Like Henley Regatta or Remembrance Sunday, the London to Brighton Veteran Car Run is enshrined in the British psyche. It is not a race, but see below, and the Veteran Car Club gets cross if you call the cars old crocks. Yet any idea that it celebrates the abolition of the so-called Red Flag Act is pure fiction. Locomotives on Highways Acts of Parliament from 1861 did mandate a man with a red flag to walk ahead, but an amendment of 1878 made it largely optional. It was left to local authorities to apply the rule and not many did.
In the end the Act that prompted the Emancipation Run on Saturday 14th November 1896 raised the speed limit to a dizzy 14mph. It didn’t last. Parliament reduced it to 12mph before the Act came into force, but a red flag was symbolically destroyed by Lord Winchilsea at the start. It went from the Metropole Hotel in Northumberland Avenue to the Metropole Hotel in Brighton and some 58 vehicles were entered but around 25 dropped out beforehand.

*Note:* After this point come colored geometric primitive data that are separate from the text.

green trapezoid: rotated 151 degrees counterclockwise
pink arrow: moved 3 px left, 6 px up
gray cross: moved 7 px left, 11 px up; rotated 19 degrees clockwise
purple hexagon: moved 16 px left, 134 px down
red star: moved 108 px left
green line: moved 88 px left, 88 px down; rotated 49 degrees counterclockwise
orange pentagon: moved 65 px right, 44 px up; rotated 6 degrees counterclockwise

There is no consensus on how many made it to the finish, or even how they got there.
This year’s London to Brighton will drive past Buckingham Palace. Over 400 veteran cars made before 1905 will leave Hyde Park as dawn breaks at 06.56 on 2 November, and for only the second time since 1962 they will make their way under Wellington Arch, down the gentle slope of Constitution Hill, round the Victoria Memorial (above) then along The Mall’s red asphalt before turning into Horse Guards Road. Then they turn left into Parliament Square, past Big Ben and over Westminster Bridge. It was a route used in the early years of the run, and again in 1996 to mark its centenary.

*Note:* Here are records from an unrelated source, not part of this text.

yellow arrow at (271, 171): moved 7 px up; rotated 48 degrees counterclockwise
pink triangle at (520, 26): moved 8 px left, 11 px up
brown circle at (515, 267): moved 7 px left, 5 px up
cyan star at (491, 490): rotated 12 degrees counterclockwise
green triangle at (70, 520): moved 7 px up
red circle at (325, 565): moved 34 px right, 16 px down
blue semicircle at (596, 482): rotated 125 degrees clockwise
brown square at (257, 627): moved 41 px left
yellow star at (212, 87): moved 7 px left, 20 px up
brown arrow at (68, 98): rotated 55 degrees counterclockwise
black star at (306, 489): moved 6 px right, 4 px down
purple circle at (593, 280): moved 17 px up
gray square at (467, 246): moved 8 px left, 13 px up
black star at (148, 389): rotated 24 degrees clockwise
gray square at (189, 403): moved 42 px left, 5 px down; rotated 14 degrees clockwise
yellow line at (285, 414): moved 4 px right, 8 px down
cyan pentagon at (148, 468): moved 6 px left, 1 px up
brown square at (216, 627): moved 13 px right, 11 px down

Despite nervous safety campaigners the organisers of that first Emancipation Run had achieved their ends, although they cautioned, “Owners and drivers (to) remember that motor cars are on trial in England and that any rashness or carelessness might injure the industry in this country.” It was three months too late, alas, for Mrs Bridget O’Driscoll of Old Town, Croydon who has the melancholy distinction of being the first fatal road accident victim of a motor car. A Roger-Benz driven by Arthur Edsell cracked her skull on the terrace of the Crystal Palace. Apparently Edsell’s vision was obscured by a car in front and Mrs O’Driscoll, in a state of panic according to the inquest, stood still in the path of the approaching vehicle.
My 1992 drive to Brighton on, rather than in, an 1893 Benz Ideal, showed that even 12 mph could be scary. Uphill could be painfully slow but downhill alarmingly fast. Skinny tyres, direct steering and brakes shaky in the dry but downright dangerous when wet, could have upset a tall, light vehicle’s equilibrium. There was every likelihood that even a small accident could be turned into a big one.

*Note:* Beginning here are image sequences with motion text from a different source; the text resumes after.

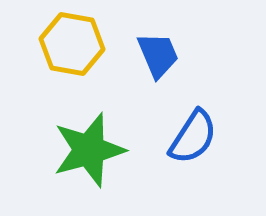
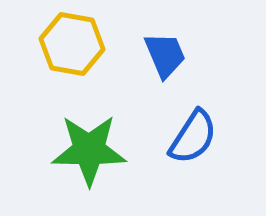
blue trapezoid: moved 7 px right
green star: rotated 16 degrees clockwise
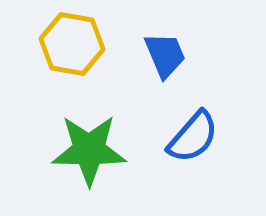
blue semicircle: rotated 8 degrees clockwise
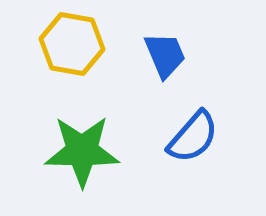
green star: moved 7 px left, 1 px down
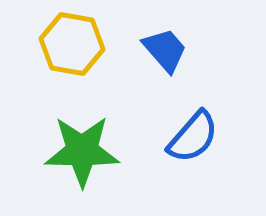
blue trapezoid: moved 5 px up; rotated 18 degrees counterclockwise
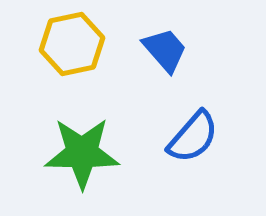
yellow hexagon: rotated 22 degrees counterclockwise
green star: moved 2 px down
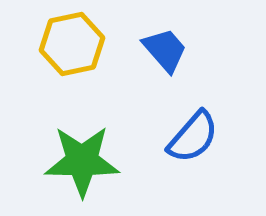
green star: moved 8 px down
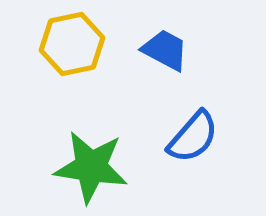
blue trapezoid: rotated 21 degrees counterclockwise
green star: moved 9 px right, 6 px down; rotated 8 degrees clockwise
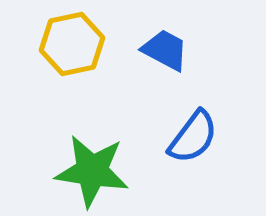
blue semicircle: rotated 4 degrees counterclockwise
green star: moved 1 px right, 4 px down
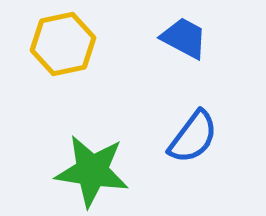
yellow hexagon: moved 9 px left
blue trapezoid: moved 19 px right, 12 px up
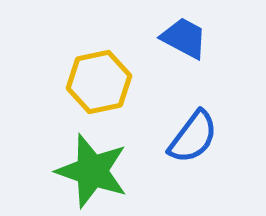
yellow hexagon: moved 36 px right, 38 px down
green star: rotated 10 degrees clockwise
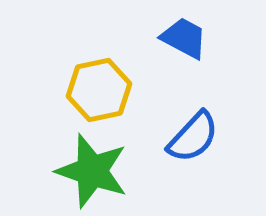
yellow hexagon: moved 8 px down
blue semicircle: rotated 6 degrees clockwise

This year 433 entries – up from 389 in 2013 – have been received by the Royal Automobile Club for the Bonhams London to Brighton Veteran Car Run. Tradition dictates that it takes place, come rain or shine, on the first Sunday of November and motorists being what they are some competitive element was bound to intrude. The 2014 Run will have a Regularity Time Trial. Drivers will try to match a nominated ‘bogey’ time for a 13-mile section between Crawley and Burgess Hill. Let’s hope no Mrs O’Driscolls stand in the way.